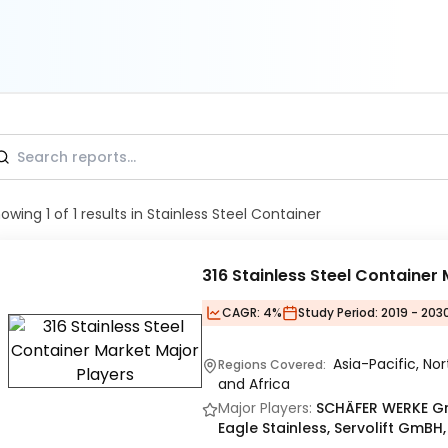
howing
1
of
1
results
in Stainless Steel Container
316 Stainless Steel Container
CAGR:
4%
Study Period:
2019 - 203
Asia-Pacific, No
Regions Covered:
and Africa
Major Players:
SCHÄFER WERKE Gr
Eagle Stainless, Servolift GmB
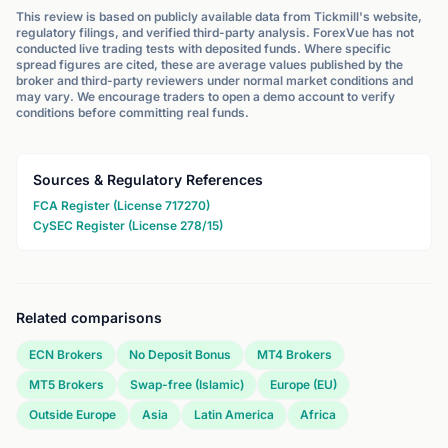
This review is based on publicly available data from Tickmill's website,
regulatory filings, and verified third-party analysis. ForexVue has not
conducted live trading tests with deposited funds. Where specific
spread figures are cited, these are average values published by the
broker and third-party reviewers under normal market conditions and
may vary. We encourage traders to open a demo account to verify
conditions before committing real funds.
Sources & Regulatory References
FCA Register (License 717270)
CySEC Register (License 278/15)
Related comparisons
ECN Brokers
No Deposit Bonus
MT4 Brokers
MT5 Brokers
Swap-free (Islamic)
Europe (EU)
Outside Europe
Asia
Latin America
Africa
= = = =
▶ **Your objective**
Print exactly the lines from the one with "FCA Register (License 717270)" through the last line of the material, including both, and no others.

▶ **Written solution**
FCA Register (License 717270)
CySEC Register (License 278/15)
Related comparisons
ECN Brokers
No Deposit Bonus
MT4 Brokers
MT5 Brokers
Swap-free (Islamic)
Europe (EU)
Outside Europe
Asia
Latin America
Africa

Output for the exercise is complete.